Les Québécois consomment trop de sucre


Le Québec devra-t-il déclarer la guerre au sucre? Selon une étude publiée par des chercheurs de l’Université Laval, six adultes québécois sur dix consomment plus de sucres que la limite recommandée par l’Organisation mondiale de la santé.

Une étude publiée en septembre dernier dans la revue Nutrients montre que la majorité des adultes québécois consomment plus de sucres libres, c’est-à-dire des sucres ajoutés aux aliments et provenant des jus de fruits, que la limite recommandée par l’Organisation mondiale de la santé (OMS). Des chercheurs de l’Université Laval arrivent à ce constat après avoir évalué les habitudes alimentaires d’un peu plus de 1 100 personnes.

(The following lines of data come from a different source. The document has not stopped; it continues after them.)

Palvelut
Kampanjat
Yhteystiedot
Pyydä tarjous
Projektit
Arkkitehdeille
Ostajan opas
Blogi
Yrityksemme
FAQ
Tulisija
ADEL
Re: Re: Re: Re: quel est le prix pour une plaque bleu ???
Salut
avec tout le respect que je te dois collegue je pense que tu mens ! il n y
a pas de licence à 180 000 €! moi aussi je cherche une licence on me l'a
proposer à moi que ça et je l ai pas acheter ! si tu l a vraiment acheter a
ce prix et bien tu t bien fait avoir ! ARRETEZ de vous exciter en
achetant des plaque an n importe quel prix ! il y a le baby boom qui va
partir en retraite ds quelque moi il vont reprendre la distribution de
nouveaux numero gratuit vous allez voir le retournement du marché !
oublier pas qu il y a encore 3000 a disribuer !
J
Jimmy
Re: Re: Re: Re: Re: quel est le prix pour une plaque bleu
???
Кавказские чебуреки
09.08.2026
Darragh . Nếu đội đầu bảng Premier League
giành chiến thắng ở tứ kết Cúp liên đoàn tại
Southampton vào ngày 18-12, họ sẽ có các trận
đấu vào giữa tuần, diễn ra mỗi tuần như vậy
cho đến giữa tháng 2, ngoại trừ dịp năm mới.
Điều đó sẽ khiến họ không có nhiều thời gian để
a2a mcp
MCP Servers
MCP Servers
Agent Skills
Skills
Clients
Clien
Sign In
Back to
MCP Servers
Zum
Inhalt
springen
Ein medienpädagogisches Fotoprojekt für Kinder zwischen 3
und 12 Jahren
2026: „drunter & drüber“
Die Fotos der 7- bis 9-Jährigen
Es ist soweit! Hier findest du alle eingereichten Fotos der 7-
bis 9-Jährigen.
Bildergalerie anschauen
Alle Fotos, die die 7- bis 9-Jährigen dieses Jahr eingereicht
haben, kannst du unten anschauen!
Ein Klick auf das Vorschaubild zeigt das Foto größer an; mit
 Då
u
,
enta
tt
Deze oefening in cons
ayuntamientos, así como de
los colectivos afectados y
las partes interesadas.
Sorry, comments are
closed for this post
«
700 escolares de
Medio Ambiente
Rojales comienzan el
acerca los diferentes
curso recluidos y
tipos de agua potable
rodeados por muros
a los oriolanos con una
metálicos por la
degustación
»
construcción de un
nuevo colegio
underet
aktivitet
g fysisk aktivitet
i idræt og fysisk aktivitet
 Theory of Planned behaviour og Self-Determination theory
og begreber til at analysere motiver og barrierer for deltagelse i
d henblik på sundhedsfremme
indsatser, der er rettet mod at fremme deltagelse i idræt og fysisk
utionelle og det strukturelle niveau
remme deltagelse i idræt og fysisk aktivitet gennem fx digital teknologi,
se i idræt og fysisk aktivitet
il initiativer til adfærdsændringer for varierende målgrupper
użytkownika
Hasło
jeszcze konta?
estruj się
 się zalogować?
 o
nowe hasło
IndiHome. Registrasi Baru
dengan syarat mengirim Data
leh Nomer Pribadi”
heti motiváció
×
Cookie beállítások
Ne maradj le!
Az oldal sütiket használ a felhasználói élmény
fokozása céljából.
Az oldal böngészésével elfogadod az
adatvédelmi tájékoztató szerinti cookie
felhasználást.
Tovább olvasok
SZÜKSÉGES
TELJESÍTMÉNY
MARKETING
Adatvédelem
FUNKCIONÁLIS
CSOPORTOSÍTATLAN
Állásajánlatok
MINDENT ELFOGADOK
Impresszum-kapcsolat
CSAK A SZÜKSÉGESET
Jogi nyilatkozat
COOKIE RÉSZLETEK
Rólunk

Au Québec et ailleurs au Canada, il existe très peu de données sur la consommation de sucres libres. En effet, les bases de données nutritionnelles et l’industrie ne fournissent pas cette information. Pour réaliser cette étude, les chercheurs ont d’abord dû différencier manuellement les sucres libres des sucres naturellement présents dans les aliments en se basant sur un algorithme. « Ça a été une étape ardue parce qu’on y est allé très méthodiquement », témoigne Amélie Bergeron, étudiante-chercheuse et première auteure de l’étude.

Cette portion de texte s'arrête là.